Danish bank shares fell today on concerns about the health of the country's small lenders after Fjordbank Mors became the latest to fail over the weekend.

Fjordbank Mors is the nineth Danish bank to collapse following the 2008-2009 financial crisis and the second to trigger a state-managed closure in which senior bondholders as well as shareholders will bear part of the losses.

The failure of Amagerbanken in February set a precedent in the European Union by making unsecured senior creditors liable for bank losses, highlighting the Danish government's resolve to shield taxpayers from the costs.

Shares in Danske Bank, Denmark's biggest financial institution and the owner of National Irish Bank here, were down 4% toay, while shares in several small banks plunged.

Fjordbank Mors said after the market closed on Friday that it would ask state administrators to take it over and wind up its business as it no longer met the Financial Supervisory Authority's (FSA) increased solvency requirement.

The bank and FSA reached agreement at the weekend on the state takeover by Finansiel Stabilitet, the state company that manages and winds up distressed banks.

The transfer of Fjordbank Mors to a subsidiary of Finansiel Stabilitet takes place under rules that took effect on October 1 last year. It involves no immediate financial risk to the state because depositors' and creditors' losses are covered by a deposit guarantee fund financed by the banking sector.

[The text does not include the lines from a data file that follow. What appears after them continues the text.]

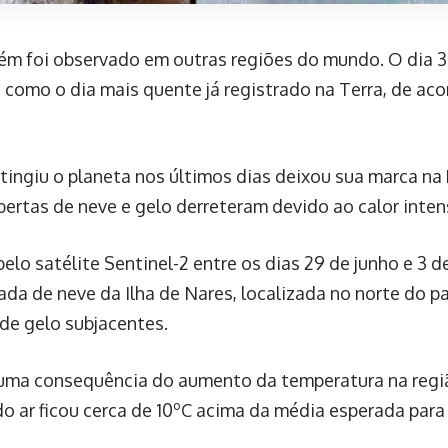
m foi observado em outras regiões do mundo. O dia 3 
ia como o dia mais quente já registrado na Terra, de a
tingiu o planeta nos últimos dias deixou sua marca na
bertas de neve e gelo derreteram devido ao calor inten
lo satélite Sentinel-2 entre os dias 29 de junho e 3 d
a de neve da Ilha de Nares, localizada no norte do pa
 de gelo subjacentes.
 uma consequência do aumento da temperatura na regi
do ar ficou cerca de 10ºC acima da média esperada para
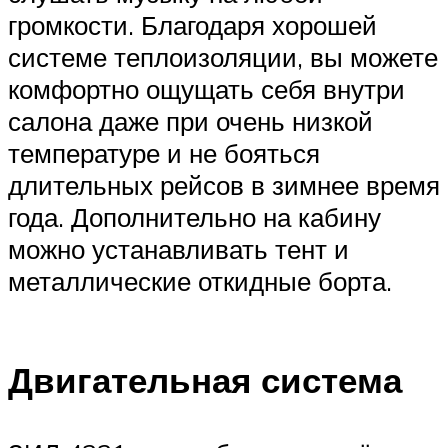
громкости. Благодаря хорошей
системе теплоизоляции, вы можете
комфортно ощущать себя внутри
салона даже при очень низкой
температуре и не бояться
длительных рейсов в зимнее время
года. Дополнительно на кабину
можно устанавливать тент и
металлические откидные борта.
Двигательная система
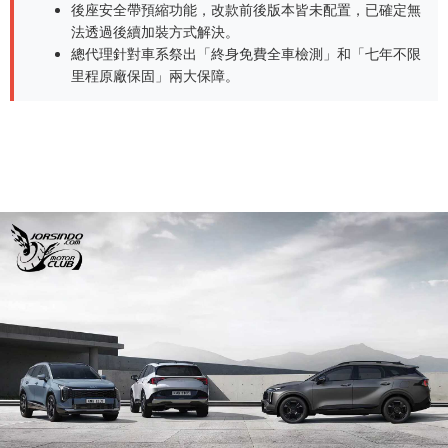
後座安全帶預縮功能，改款前後版本皆未配置，已確定無
法透過後續加裝方式解決。
總代理針對車系祭出「終身免費全車檢測」和「七年不限
里程原廠保固」兩大保障。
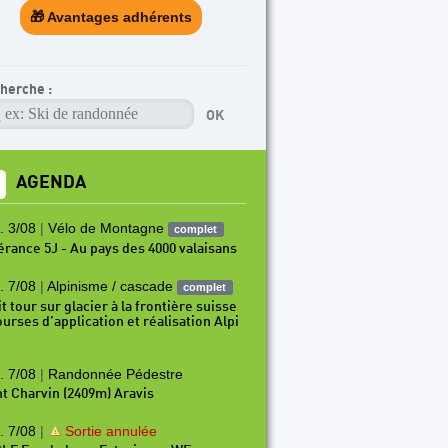
🎁 Avantages adhérents
herche :
AGENDA
. 3/08
|
Vélo de Montagne
complet
nérance 5J - Au pays des 4000 valaisans
. 7/08
|
Alpinisme / cascade
complet
t tour sur glacier à la frontière suisse
ourses d’application et réalisation Alpi
. 7/08
|
Randonnée Pédestre
t Charvin (2409m) Aravis
. 7/08
|
Sortie annulée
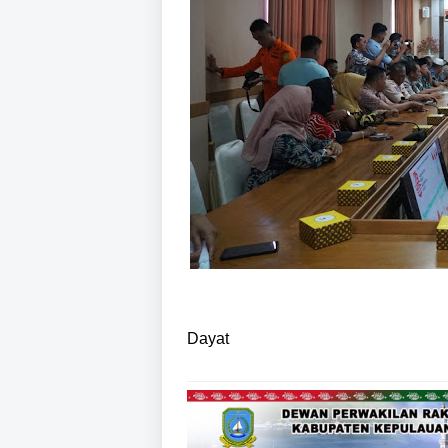
Dayat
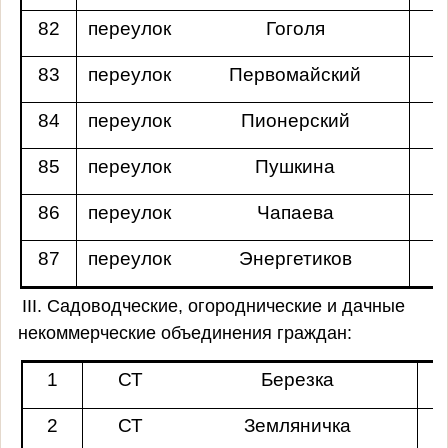
82
переулок
Гоголя
83
переулок
Первомайский
84
переулок
Пионерский
85
переулок
Пушкина
86
переулок
Чапаева
87
переулок
Энергетиков
III. Садоводческие, огороднические и дачные
некоммерческие объединения граждан:
1
СТ
Березка
2
СТ
Земляничка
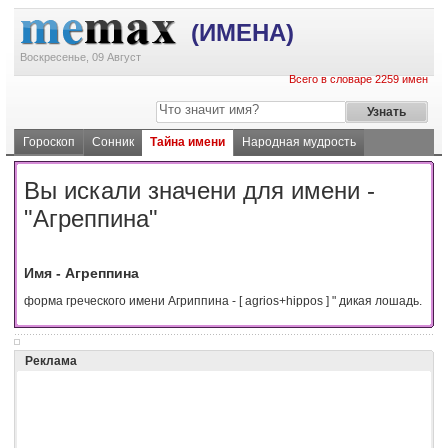
(ИМЕНА)
Воскресенье, 09 Август
Всего в словаре 2259 имен
Гороскоп
Сонник
Тайна имени
Народная мудрость
Вы искали значени для имени -
"Агреппина"
Имя - Агреппина
форма греческого имени Агриппина - [ agrios+hippos ] " дикая лошадь.
Реклама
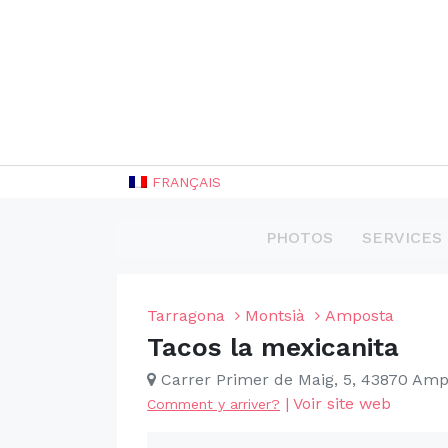
FRANÇAIS
PHOTOS
SERVICES
Tarragona
Montsià
Amposta
Tacos la mexicanita
Carrer Primer de Maig, 5, 43870 Amp
|
Voir site web
Comment y arriver?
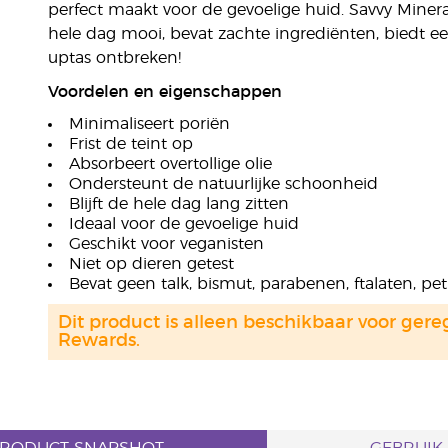
perfect maakt voor de gevoelige huid. Savvy Miner
hele dag mooi, bevat zachte ingrediënten, biedt ee
uptas ontbreken!
Voordelen en eigenschappen
Minimaliseert poriën
Frist de teint op
Absorbeert overtollige olie
Ondersteunt de natuurlijke schoonheid
Blijft de hele dag lang zitten
Ideaal voor de gevoelige huid
Geschikt voor veganisten
Niet op dieren getest
Bevat geen talk, bismut, parabenen, ftalaten, pe
Dit product is alleen beschikbaar voor gere
Rewards.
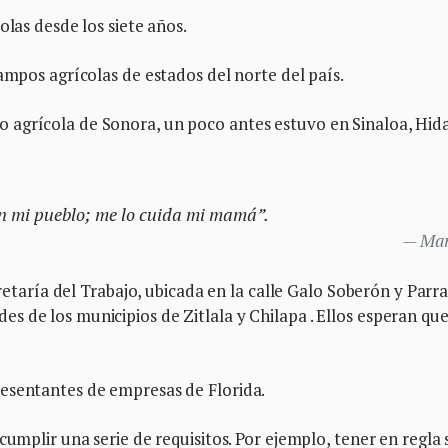
olas desde los siete años.
ampos agrícolas de estados del norte del país.
 agrícola de Sonora, un poco antes estuvo en Sinaloa, Hid
en mi pueblo; me lo cuida mi mamá”.
Mar
cretaría del Trabajo, ubicada en la calle Galo Soberón y Parra
 de los municipios de Zitlala y Chilapa . Ellos esperan que
esentantes de empresas de Florida.
cumplir una serie de requisitos. Por ejemplo, tener en regla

The Danish system contrasts with bank bail-outs across Europe, including Ireland.

'We will not be involved with state aid,' Minister for Economic and Business Affairs Brian Mikkelsen said on Danish television. 'We think that it is not reasonable to give state crowns to banks that are run badly and have got themselves involved in risky businesses and lost money on that,' Mikkelsen said.

'It is not us as Danes that should pay for that,' he added.

Mikkelsen said that banks would continue to pay the costs of government bank aid packages.

Payment for Fjordbank Mors' assets was set at a preliminary 7.8 billion Danish crowns ($1.48 billion), corresponding to about 74% of unsecured senior liabilities, the FSA said in a statement.

'Creditors, including depositors with deposits exceeding €100,000 in Fjordbank Mors must therefore anticipate losses of approximately 26% as the bank closes,' the FSA said.